What to work on — Your task is to copy each line of the records that includes the string "Wissenschaftliche".

Data for analysis —
=== Section Start ===

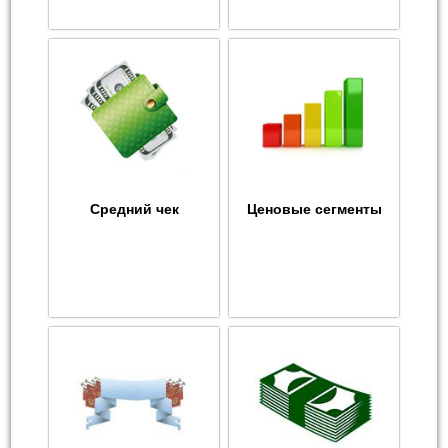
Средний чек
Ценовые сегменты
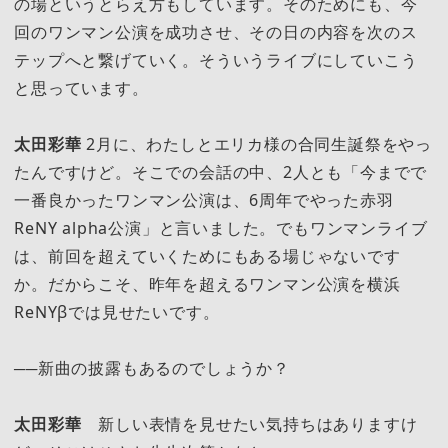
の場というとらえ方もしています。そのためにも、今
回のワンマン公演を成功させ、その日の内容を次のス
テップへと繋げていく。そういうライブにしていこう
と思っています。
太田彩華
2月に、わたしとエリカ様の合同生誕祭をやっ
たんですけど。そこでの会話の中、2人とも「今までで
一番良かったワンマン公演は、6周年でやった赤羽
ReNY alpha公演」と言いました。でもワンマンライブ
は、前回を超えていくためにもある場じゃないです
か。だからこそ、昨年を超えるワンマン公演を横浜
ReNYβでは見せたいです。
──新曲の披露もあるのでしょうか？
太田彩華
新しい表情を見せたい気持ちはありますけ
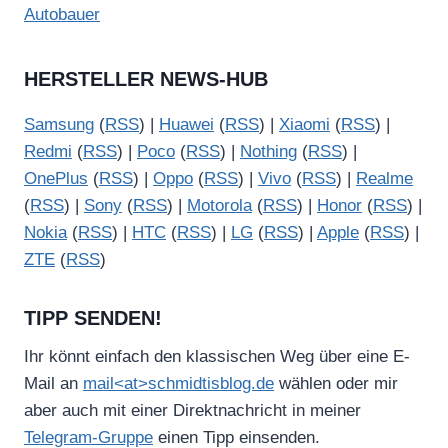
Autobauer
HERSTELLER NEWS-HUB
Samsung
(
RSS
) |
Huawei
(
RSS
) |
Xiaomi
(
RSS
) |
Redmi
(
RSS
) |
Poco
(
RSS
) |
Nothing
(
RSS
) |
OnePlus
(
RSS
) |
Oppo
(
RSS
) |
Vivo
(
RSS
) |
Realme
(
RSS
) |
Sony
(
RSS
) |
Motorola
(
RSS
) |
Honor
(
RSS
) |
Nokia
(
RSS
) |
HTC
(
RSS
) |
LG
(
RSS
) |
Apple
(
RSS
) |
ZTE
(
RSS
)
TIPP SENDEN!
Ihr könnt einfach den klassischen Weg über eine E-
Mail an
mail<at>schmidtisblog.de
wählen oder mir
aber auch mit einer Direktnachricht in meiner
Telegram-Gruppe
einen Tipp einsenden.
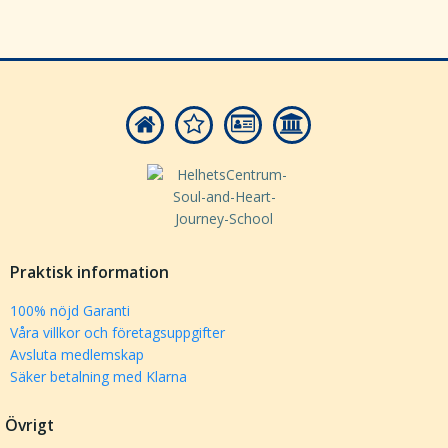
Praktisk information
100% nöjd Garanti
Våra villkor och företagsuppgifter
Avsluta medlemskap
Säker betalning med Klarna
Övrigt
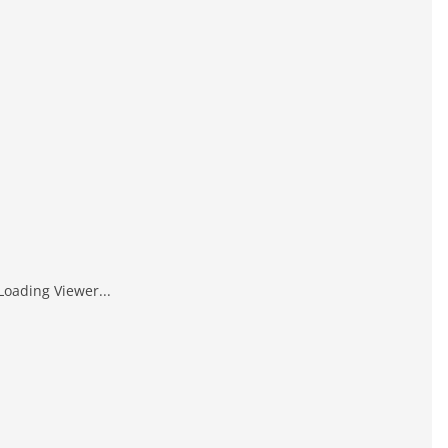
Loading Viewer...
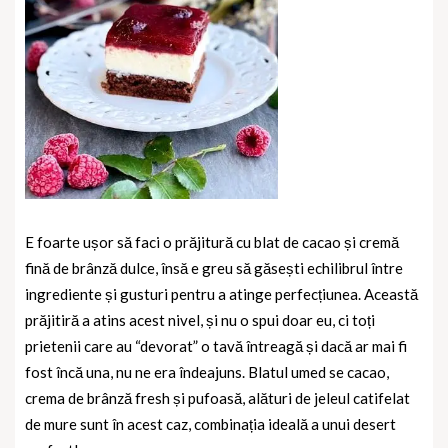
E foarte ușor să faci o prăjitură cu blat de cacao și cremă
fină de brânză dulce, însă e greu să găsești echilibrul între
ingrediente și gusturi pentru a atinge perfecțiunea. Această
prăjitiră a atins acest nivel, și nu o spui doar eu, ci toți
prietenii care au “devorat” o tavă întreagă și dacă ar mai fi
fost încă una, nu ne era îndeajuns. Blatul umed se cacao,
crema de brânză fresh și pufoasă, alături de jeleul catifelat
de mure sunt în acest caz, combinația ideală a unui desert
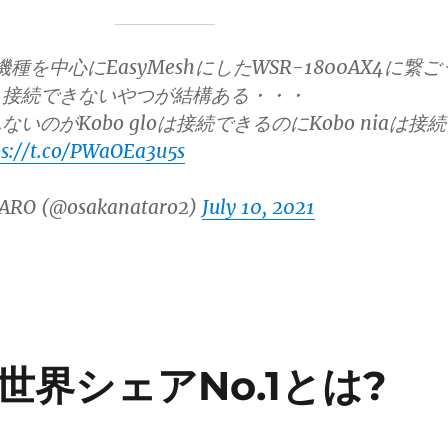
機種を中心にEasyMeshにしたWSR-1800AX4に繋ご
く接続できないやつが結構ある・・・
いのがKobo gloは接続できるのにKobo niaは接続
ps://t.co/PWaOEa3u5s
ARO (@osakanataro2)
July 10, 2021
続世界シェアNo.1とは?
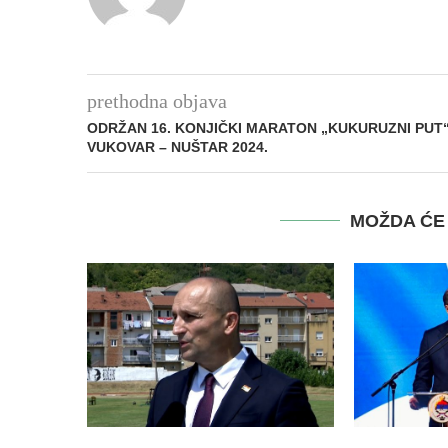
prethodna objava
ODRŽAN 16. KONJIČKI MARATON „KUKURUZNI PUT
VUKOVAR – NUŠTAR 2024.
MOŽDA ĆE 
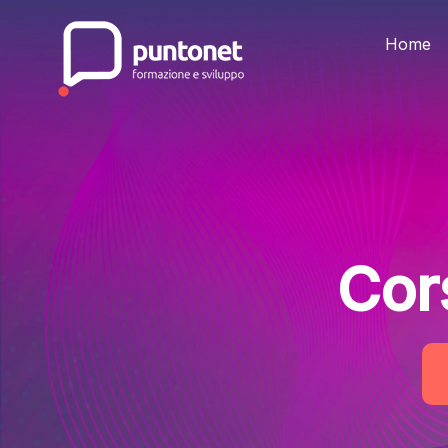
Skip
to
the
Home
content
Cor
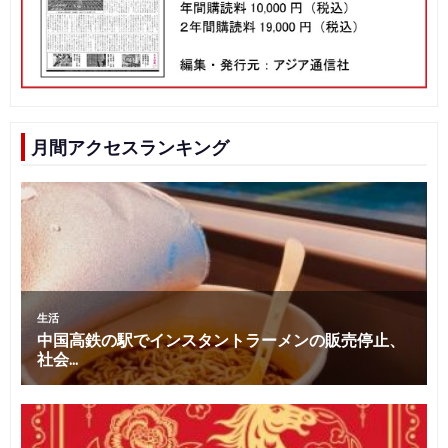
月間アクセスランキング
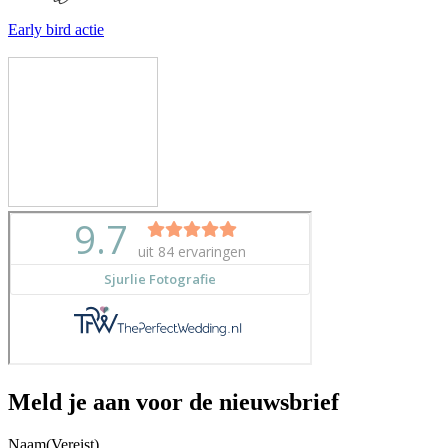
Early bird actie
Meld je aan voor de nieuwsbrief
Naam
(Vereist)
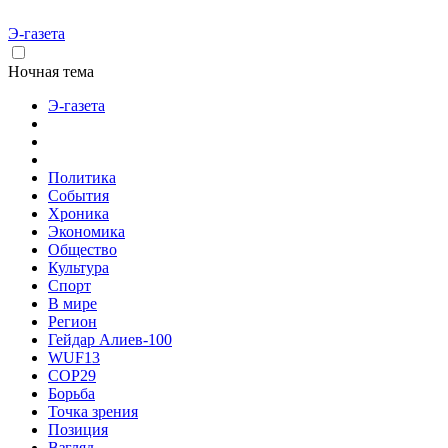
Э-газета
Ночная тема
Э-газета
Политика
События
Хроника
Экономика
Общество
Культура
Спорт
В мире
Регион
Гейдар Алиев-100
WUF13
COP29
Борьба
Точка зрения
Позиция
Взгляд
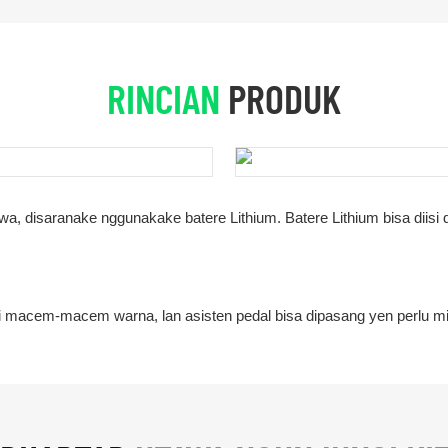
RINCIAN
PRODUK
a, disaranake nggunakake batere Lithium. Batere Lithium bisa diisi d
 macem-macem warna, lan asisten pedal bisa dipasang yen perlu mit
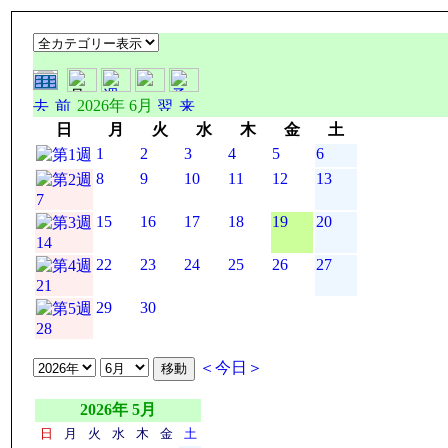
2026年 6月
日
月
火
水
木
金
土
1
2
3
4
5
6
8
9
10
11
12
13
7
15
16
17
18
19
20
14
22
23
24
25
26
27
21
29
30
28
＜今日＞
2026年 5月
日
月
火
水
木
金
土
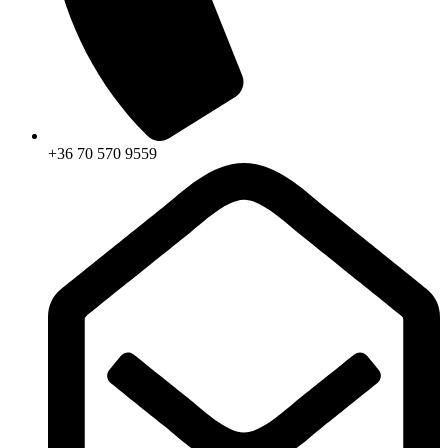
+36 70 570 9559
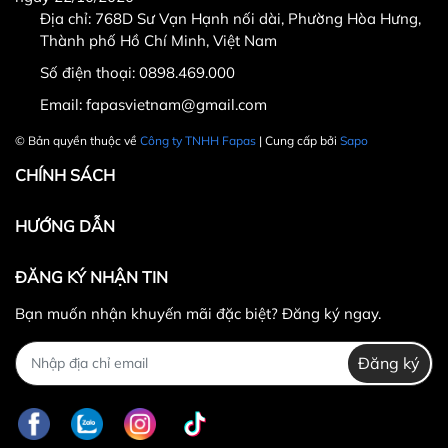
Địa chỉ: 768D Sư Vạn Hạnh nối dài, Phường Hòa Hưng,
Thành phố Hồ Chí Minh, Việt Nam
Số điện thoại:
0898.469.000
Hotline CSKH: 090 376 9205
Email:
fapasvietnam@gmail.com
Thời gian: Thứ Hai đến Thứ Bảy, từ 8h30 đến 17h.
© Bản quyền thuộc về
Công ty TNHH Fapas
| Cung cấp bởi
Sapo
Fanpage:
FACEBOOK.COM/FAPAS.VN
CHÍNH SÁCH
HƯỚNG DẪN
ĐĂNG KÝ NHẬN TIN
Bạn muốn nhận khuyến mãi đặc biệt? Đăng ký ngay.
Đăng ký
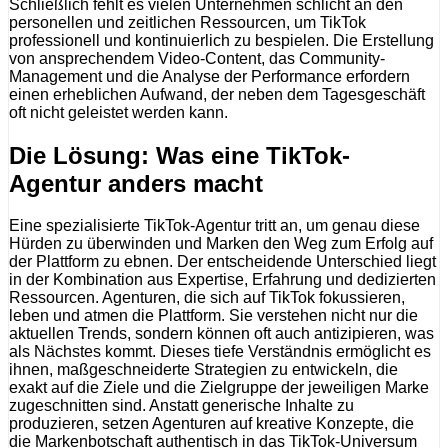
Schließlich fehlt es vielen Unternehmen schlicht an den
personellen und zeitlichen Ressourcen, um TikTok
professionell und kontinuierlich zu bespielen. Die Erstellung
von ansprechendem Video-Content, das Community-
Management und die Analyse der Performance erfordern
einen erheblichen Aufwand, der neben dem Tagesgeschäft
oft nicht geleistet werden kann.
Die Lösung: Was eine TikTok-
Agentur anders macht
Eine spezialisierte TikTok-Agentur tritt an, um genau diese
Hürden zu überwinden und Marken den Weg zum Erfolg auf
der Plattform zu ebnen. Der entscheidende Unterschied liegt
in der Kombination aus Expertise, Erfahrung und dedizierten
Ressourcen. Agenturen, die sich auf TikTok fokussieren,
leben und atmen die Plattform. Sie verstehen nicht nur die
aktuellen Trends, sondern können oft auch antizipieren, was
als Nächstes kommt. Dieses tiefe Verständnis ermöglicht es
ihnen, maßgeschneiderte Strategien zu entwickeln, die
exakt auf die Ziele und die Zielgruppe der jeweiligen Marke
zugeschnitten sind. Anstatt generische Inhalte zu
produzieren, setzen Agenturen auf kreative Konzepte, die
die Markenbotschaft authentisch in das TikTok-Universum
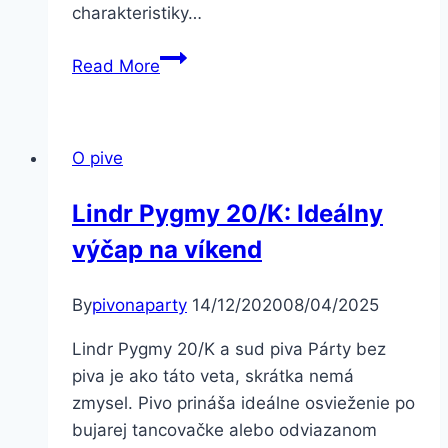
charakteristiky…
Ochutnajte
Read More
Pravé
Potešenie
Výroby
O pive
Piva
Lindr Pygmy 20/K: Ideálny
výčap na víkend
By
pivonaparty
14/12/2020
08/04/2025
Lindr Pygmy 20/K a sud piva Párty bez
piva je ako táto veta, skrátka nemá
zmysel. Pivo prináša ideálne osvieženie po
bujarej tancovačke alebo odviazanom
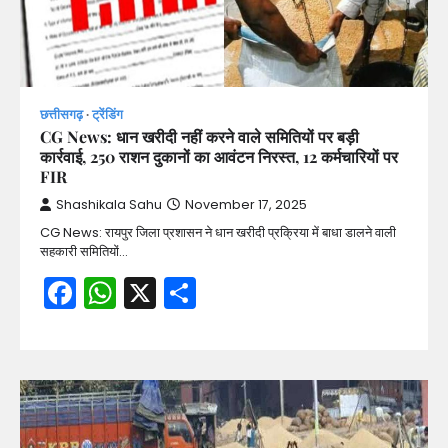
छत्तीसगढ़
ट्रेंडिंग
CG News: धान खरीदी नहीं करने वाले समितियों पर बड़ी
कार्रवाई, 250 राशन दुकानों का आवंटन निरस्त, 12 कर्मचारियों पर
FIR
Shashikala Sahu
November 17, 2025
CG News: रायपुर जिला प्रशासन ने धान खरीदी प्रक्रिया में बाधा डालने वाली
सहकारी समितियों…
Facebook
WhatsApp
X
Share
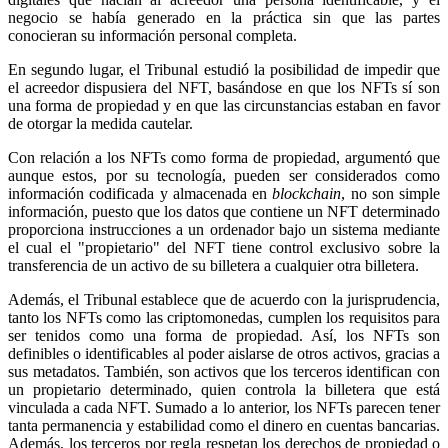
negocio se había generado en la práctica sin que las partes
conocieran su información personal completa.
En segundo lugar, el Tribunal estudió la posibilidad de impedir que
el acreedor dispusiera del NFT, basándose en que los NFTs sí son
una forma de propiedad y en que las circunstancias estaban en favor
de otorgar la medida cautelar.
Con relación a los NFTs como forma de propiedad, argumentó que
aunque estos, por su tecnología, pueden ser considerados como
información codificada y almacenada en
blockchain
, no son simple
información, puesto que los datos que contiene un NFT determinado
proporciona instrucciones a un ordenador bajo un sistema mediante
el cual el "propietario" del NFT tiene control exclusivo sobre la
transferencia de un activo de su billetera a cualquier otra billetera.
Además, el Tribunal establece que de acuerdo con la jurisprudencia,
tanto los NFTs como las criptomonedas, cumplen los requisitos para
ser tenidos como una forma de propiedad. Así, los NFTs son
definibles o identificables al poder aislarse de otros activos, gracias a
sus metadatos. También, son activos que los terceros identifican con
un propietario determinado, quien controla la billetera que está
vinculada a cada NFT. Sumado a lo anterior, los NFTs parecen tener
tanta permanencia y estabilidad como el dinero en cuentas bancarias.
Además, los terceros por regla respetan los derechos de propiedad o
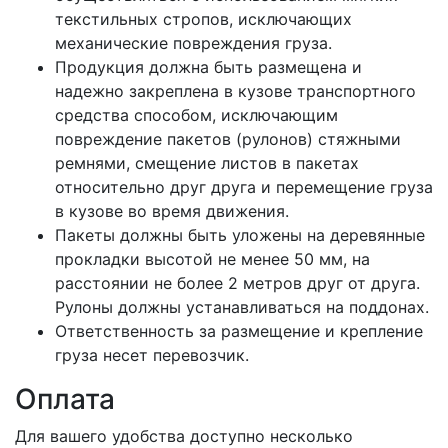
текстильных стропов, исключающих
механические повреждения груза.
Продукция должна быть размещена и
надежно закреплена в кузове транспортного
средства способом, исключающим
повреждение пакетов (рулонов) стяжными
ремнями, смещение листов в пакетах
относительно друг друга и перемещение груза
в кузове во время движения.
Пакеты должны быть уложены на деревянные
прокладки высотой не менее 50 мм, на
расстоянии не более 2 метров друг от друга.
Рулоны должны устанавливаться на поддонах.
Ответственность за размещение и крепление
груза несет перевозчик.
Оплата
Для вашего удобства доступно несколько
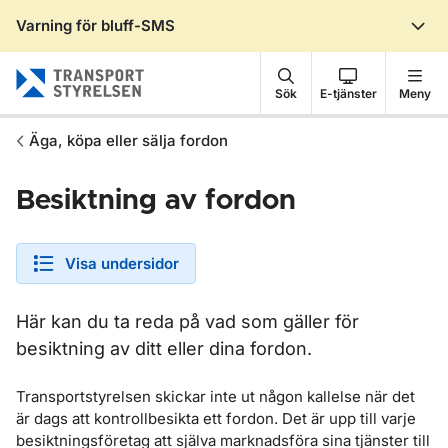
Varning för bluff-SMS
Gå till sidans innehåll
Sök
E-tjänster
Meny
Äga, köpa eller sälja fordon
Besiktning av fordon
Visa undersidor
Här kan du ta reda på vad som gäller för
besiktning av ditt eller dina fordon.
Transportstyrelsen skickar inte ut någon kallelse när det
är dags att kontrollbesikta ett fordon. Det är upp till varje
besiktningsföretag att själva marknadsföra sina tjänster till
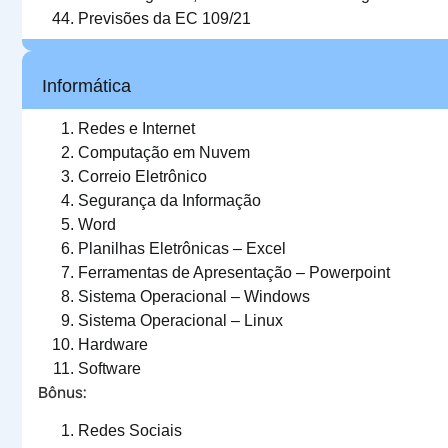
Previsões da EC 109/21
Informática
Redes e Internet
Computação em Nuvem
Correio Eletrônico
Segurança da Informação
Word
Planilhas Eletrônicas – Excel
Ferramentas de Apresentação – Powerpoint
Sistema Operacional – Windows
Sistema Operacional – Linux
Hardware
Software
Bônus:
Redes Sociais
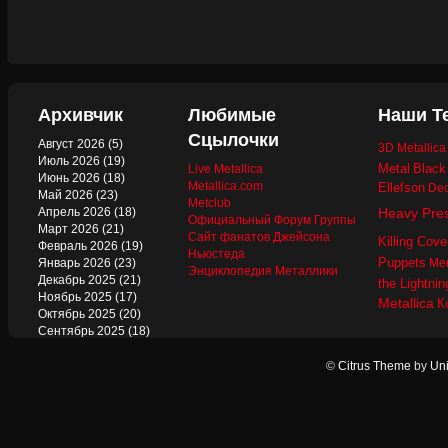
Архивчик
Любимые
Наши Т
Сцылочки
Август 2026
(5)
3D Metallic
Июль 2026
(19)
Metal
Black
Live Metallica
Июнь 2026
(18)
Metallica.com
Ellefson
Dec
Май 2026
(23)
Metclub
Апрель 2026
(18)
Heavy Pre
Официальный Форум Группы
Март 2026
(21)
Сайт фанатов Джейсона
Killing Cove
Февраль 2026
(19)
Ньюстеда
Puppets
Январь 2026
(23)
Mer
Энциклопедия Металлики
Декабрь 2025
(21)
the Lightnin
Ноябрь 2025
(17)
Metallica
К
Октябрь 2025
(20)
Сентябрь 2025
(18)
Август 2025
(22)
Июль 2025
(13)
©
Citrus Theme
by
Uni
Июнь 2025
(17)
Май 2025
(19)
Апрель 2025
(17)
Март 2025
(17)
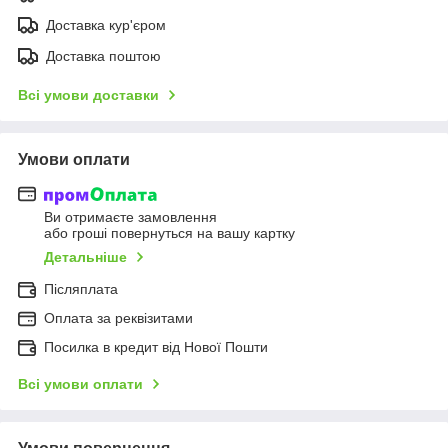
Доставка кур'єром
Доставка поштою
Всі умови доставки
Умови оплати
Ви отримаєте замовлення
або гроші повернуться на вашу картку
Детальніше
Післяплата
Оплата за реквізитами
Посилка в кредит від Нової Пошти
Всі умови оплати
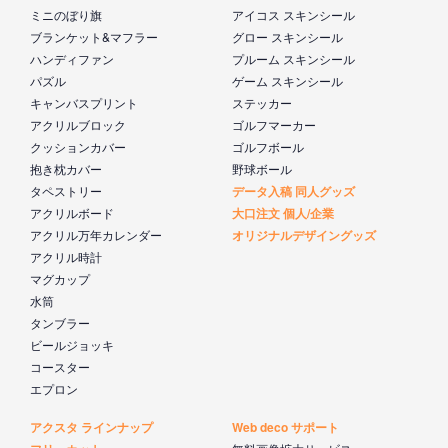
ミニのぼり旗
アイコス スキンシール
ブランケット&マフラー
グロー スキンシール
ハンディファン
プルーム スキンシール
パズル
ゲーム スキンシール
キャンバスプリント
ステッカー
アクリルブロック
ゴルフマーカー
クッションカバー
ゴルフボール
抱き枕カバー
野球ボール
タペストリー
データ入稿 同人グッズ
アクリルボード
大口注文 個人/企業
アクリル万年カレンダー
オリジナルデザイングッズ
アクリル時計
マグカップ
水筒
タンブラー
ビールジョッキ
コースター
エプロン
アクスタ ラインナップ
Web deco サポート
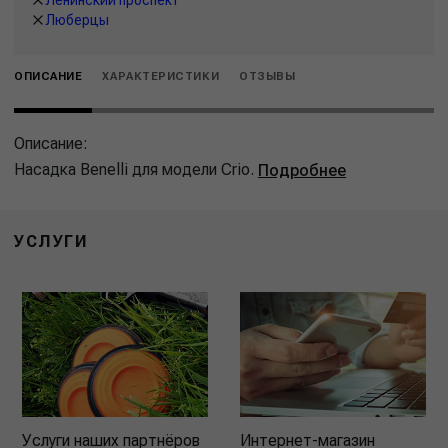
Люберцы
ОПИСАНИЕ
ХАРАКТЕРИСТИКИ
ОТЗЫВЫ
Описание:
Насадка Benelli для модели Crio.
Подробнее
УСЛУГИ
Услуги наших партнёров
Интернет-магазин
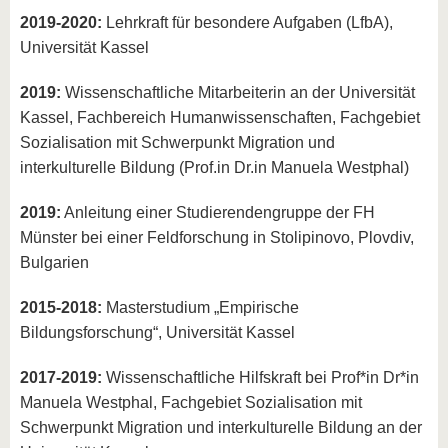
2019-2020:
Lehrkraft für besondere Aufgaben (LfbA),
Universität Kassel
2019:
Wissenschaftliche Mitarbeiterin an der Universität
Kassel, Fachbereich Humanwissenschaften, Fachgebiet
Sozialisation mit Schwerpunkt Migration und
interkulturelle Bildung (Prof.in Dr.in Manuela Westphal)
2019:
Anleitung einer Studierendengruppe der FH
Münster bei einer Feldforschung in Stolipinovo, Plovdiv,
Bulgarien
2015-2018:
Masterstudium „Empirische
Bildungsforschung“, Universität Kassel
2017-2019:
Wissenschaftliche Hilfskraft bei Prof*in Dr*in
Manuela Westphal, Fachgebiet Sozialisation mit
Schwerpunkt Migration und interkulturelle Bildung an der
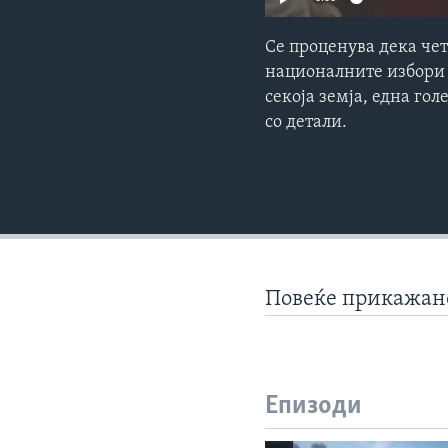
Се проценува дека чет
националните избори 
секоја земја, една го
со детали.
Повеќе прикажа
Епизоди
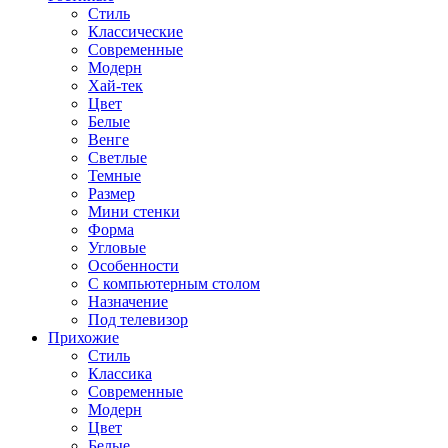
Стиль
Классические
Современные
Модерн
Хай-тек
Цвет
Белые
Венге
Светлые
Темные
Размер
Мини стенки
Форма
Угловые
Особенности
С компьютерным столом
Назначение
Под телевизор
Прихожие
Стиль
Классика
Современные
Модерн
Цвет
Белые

=== Section End ===

Exercise result —
Wissenschaftliche Mitarbeiterin an der Universität
Wissenschaftliche Hilfskraft bei Prof*in Dr*in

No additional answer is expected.